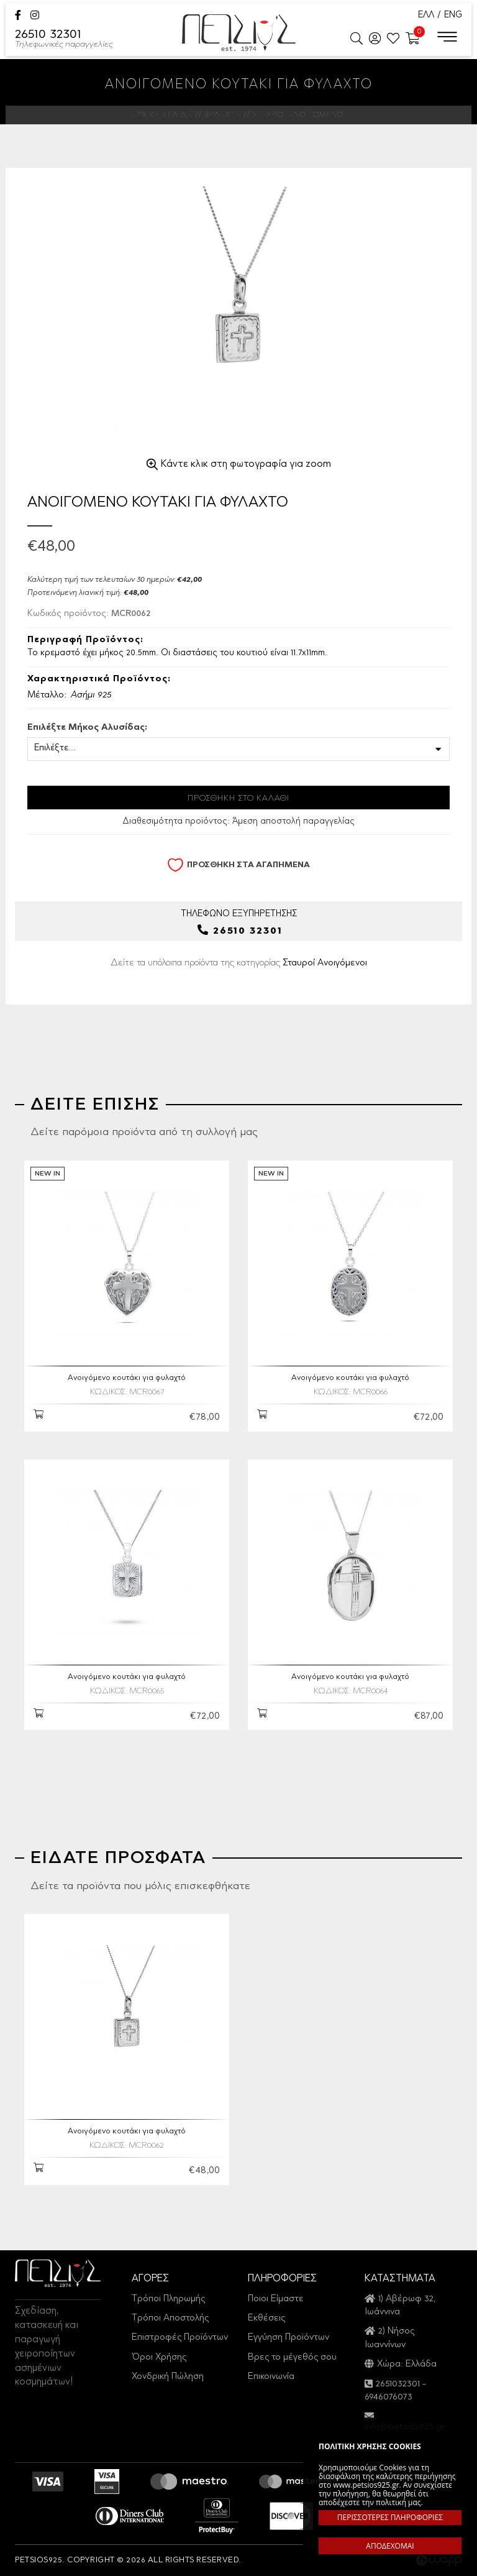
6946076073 (388, 2397)
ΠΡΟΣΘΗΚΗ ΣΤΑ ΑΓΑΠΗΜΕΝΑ (238, 865)
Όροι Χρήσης (159, 2357)
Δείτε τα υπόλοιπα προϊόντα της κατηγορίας (239, 963)
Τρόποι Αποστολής (170, 2318)
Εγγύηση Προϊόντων (288, 2337)
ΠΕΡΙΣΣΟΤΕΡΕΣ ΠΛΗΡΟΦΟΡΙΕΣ (390, 2517)
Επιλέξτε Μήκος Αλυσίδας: (87, 728)
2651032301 (398, 2384)
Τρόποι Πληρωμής (168, 2299)
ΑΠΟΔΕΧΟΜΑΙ (390, 2546)
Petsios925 (239, 32)
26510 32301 (64, 40)
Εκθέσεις (266, 2318)
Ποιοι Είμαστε (276, 2299)
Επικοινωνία (271, 2376)
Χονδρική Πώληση (168, 2376)
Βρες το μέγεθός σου (292, 2357)
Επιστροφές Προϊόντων (180, 2337)
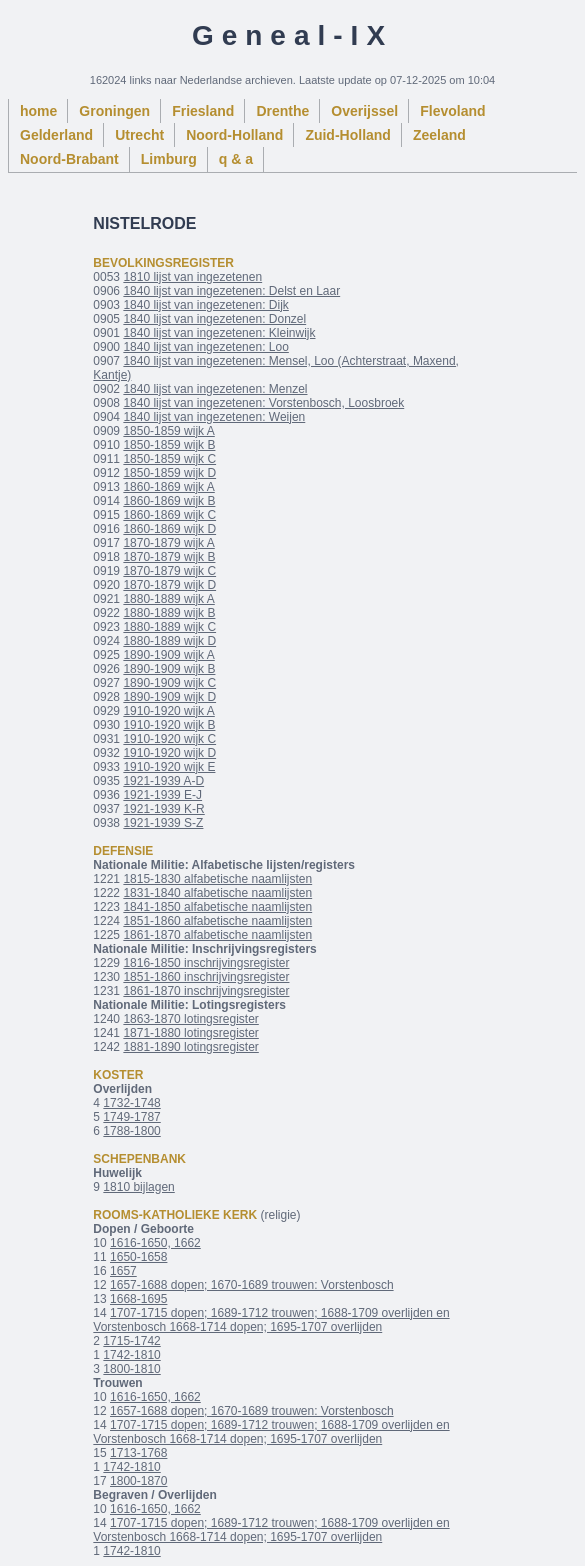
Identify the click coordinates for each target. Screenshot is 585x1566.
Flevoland (452, 111)
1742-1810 (131, 1355)
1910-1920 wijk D (169, 753)
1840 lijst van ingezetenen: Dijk (205, 305)
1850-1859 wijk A (168, 431)
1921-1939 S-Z (163, 823)
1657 (123, 1271)
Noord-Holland (234, 135)
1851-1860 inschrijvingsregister (206, 977)
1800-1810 (131, 1369)
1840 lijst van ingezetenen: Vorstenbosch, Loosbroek (263, 403)
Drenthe (282, 111)
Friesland (203, 111)
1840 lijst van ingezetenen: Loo (205, 347)
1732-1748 (131, 1103)
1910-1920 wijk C (169, 739)
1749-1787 (131, 1117)
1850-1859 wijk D (169, 473)
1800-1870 (138, 1481)
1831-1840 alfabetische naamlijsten (217, 893)
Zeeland (439, 135)
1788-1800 (131, 1131)
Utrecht (139, 135)
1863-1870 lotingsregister (190, 1019)
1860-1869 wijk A (168, 487)
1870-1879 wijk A (168, 543)
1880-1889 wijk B (169, 613)
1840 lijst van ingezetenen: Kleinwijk (219, 333)
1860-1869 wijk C (169, 515)
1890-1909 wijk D (169, 697)
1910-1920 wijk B (169, 725)
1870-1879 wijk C (169, 571)
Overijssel (364, 111)
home (38, 111)
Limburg (169, 159)
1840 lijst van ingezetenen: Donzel (214, 319)
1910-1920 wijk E (169, 767)
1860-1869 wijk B (169, 501)
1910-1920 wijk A (168, 711)
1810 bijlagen (138, 1187)
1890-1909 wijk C (169, 683)
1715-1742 (131, 1341)
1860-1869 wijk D (169, 529)
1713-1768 (138, 1453)
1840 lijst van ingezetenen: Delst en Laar (231, 291)
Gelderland (56, 135)
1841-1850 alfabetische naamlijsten (217, 907)
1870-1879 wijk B (169, 557)
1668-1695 (138, 1299)
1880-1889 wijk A (168, 599)
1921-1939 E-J (162, 795)
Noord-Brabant (69, 159)
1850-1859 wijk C (169, 459)
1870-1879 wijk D (169, 585)
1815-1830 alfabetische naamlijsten (217, 879)
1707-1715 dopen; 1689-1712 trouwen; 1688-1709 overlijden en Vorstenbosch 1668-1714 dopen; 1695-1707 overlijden (271, 1320)
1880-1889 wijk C (169, 627)
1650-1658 (138, 1257)
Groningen (114, 111)
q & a (236, 159)
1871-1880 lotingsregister (190, 1033)
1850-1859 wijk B (169, 445)
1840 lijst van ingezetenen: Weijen (214, 417)
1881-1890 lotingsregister (190, 1047)
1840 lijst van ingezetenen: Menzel (215, 389)
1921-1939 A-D (163, 781)
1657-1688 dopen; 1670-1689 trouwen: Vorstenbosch (252, 1285)
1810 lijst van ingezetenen (192, 277)
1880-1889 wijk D (169, 641)
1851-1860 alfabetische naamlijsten (217, 921)
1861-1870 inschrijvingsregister (206, 991)
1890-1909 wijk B (169, 669)
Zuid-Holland (348, 135)
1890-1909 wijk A (168, 655)
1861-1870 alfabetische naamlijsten (217, 935)
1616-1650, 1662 (155, 1243)
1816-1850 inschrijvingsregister (206, 963)
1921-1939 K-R (163, 809)
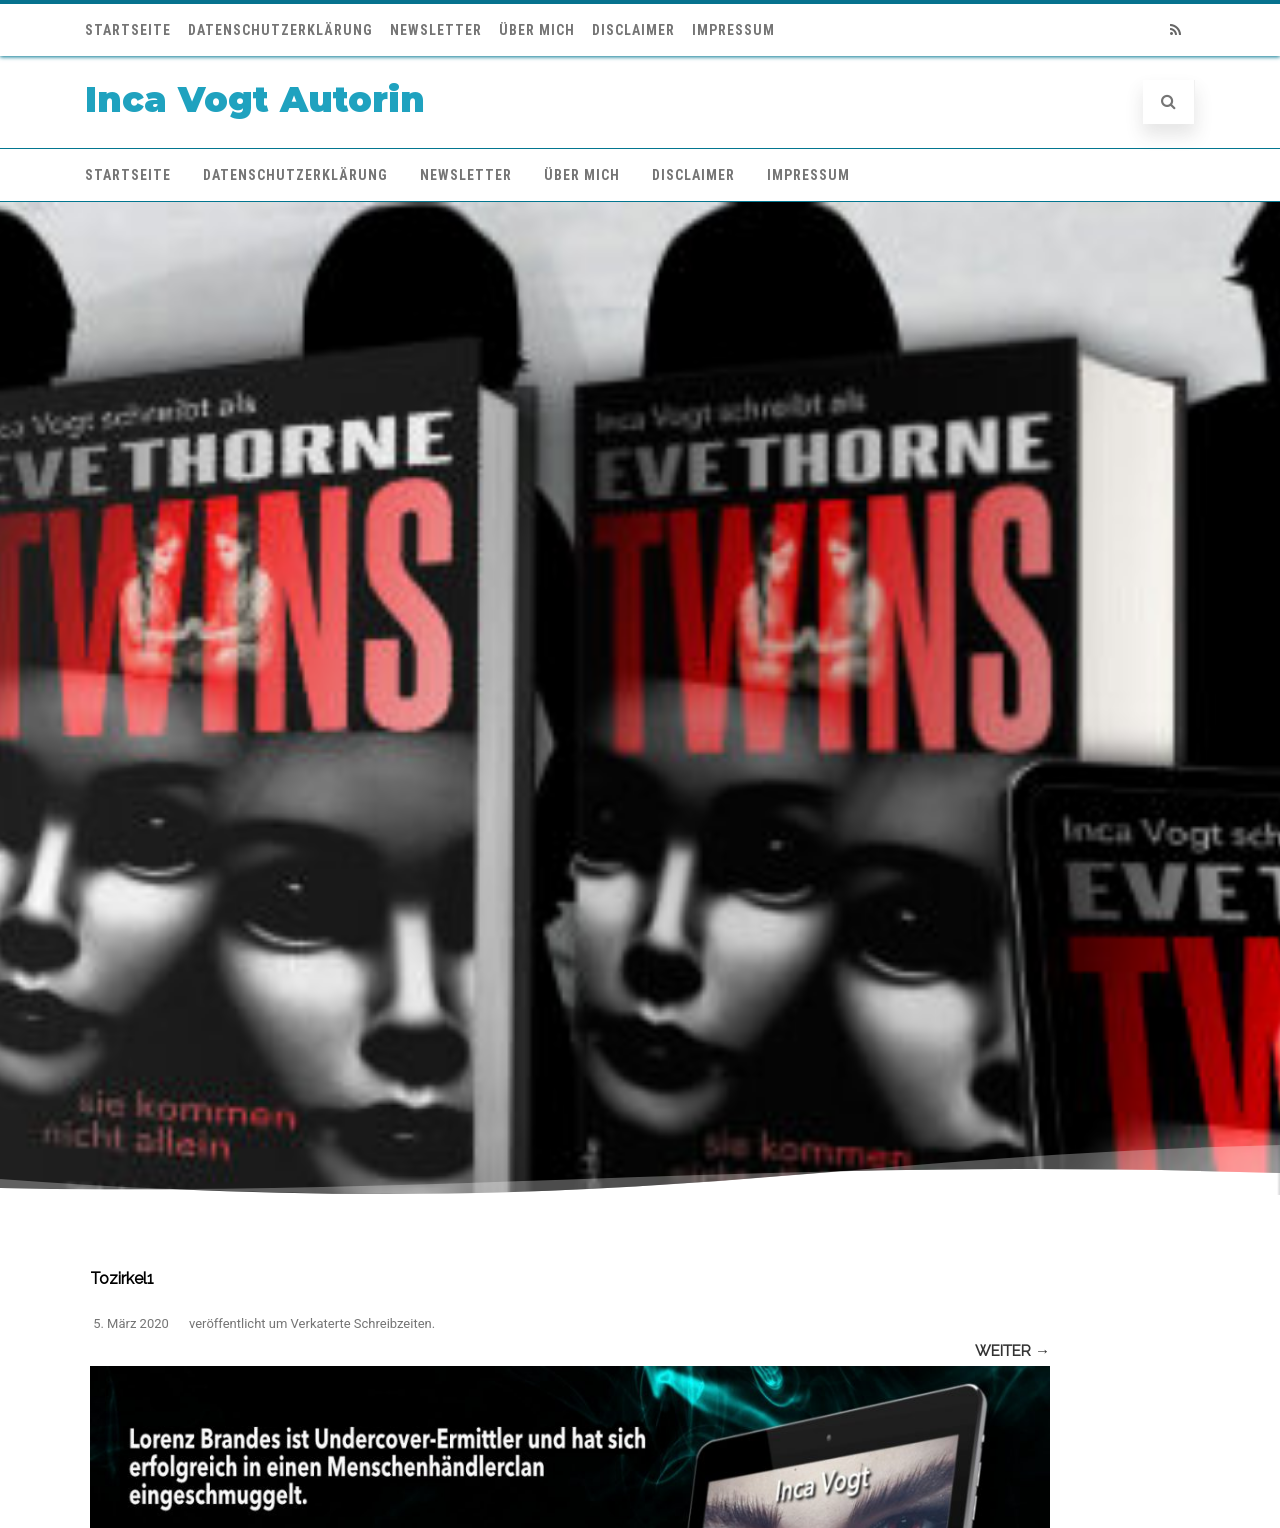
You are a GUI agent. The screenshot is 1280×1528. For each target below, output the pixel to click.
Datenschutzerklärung (280, 30)
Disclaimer (633, 30)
----
Description of the task: Every line of the listing should be repeated exactly; no picture should appear.

Solution to this problem:
6946076073 (388, 2397)
ΠΡΟΣΘΗΚΗ ΣΤΑ ΑΓΑΠΗΜΕΝΑ (238, 865)
Όροι Χρήσης (159, 2357)
Δείτε τα υπόλοιπα προϊόντα της κατηγορίας (239, 963)
Τρόποι Αποστολής (170, 2318)
Εγγύηση Προϊόντων (288, 2337)
ΠΕΡΙΣΣΟΤΕΡΕΣ ΠΛΗΡΟΦΟΡΙΕΣ (390, 2517)
Επιλέξτε Μήκος Αλυσίδας: (87, 728)
2651032301 (398, 2384)
Τρόποι Πληρωμής (168, 2299)
ΑΠΟΔΕΧΟΜΑΙ (390, 2546)
Petsios925 (239, 32)
26510 32301 (64, 40)
Εκθέσεις (266, 2318)
Ποιοι Είμαστε (276, 2299)
Επικοινωνία (271, 2376)
Χονδρική Πώληση (168, 2376)
Βρες το μέγεθός σου (292, 2357)
Επιστροφές Προϊόντων (180, 2337)
Identify the click coordinates for each target. Screenshot is 585x1566.
Flevoland (452, 111)
1742-1810 (131, 1355)
1910-1920 wijk D (169, 753)
1840 lijst van ingezetenen: Dijk (205, 305)
1850-1859 wijk A (168, 431)
1921-1939 S-Z (163, 823)
1657 (123, 1271)
Noord-Holland (234, 135)
1851-1860 inschrijvingsregister (206, 977)
1800-1810 (131, 1369)
1840 lijst van ingezetenen: Vorstenbosch, Loosbroek (263, 403)
Drenthe (282, 111)
Friesland (203, 111)
1840 lijst van ingezetenen: Loo (205, 347)
1732-1748 (131, 1103)
1910-1920 wijk C (169, 739)
1749-1787 (131, 1117)
1850-1859 wijk D (169, 473)
1800-1870 (138, 1481)
1831-1840 alfabetische naamlijsten (217, 893)
Zeeland (439, 135)
1788-1800 (131, 1131)
Utrecht (139, 135)
1863-1870 lotingsregister (190, 1019)
1860-1869 wijk A (168, 487)
1870-1879 wijk A (168, 543)
1880-1889 wijk B (169, 613)
1840 lijst van ingezetenen: Kleinwijk (219, 333)
1860-1869 wijk C (169, 515)
1890-1909 wijk D (169, 697)
1910-1920 wijk B (169, 725)
1870-1879 wijk C (169, 571)
Overijssel (364, 111)
home (38, 111)
Limburg (169, 159)
1840 lijst van ingezetenen: Donzel (214, 319)
1910-1920 wijk E (169, 767)
1860-1869 wijk B (169, 501)
1910-1920 wijk A (168, 711)
1810 bijlagen (138, 1187)
1890-1909 wijk C (169, 683)
1715-1742 (131, 1341)
1860-1869 wijk D (169, 529)
1713-1768 (138, 1453)
1840 lijst van ingezetenen: Delst en Laar (231, 291)
Gelderland (56, 135)
1841-1850 alfabetische naamlijsten (217, 907)
1870-1879 wijk B (169, 557)
1668-1695 (138, 1299)
1880-1889 wijk A (168, 599)
1921-1939 E-J (162, 795)
Noord-Brabant (69, 159)
1850-1859 wijk C (169, 459)
1870-1879 wijk D (169, 585)
1815-1830 alfabetische naamlijsten (217, 879)
1707-1715 dopen; 1689-1712 trouwen; 1688-1709 overlijden en Vorstenbosch 1668-1714 dopen; 1695-1707 overlijden (271, 1320)
1880-1889 wijk C (169, 627)
1650-1658 (138, 1257)
Groningen (114, 111)
q & a (236, 159)
1871-1880 lotingsregister (190, 1033)
1850-1859 wijk B (169, 445)
1840 lijst van ingezetenen: Weijen (214, 417)
1881-1890 lotingsregister (190, 1047)
1840 lijst van ingezetenen: Menzel (215, 389)
1921-1939 A-D (163, 781)
1657-1688 dopen; 1670-1689 trouwen: Vorstenbosch (252, 1285)
1810 lijst van ingezetenen (192, 277)
1880-1889 wijk D (169, 641)
1851-1860 alfabetische naamlijsten (217, 921)
1861-1870 inschrijvingsregister (206, 991)
1890-1909 wijk B (169, 669)
Zuid-Holland (348, 135)
1890-1909 wijk A (168, 655)
1861-1870 alfabetische naamlijsten (217, 935)
1616-1650, 1662 (155, 1243)
1816-1850 inschrijvingsregister (206, 963)
1921-1939 K-R (163, 809)
You are a GUI agent. The screenshot is 1280×1528. For each target below, output the pixel to click.
Datenschutzerklärung (280, 30)
Disclaimer (633, 30)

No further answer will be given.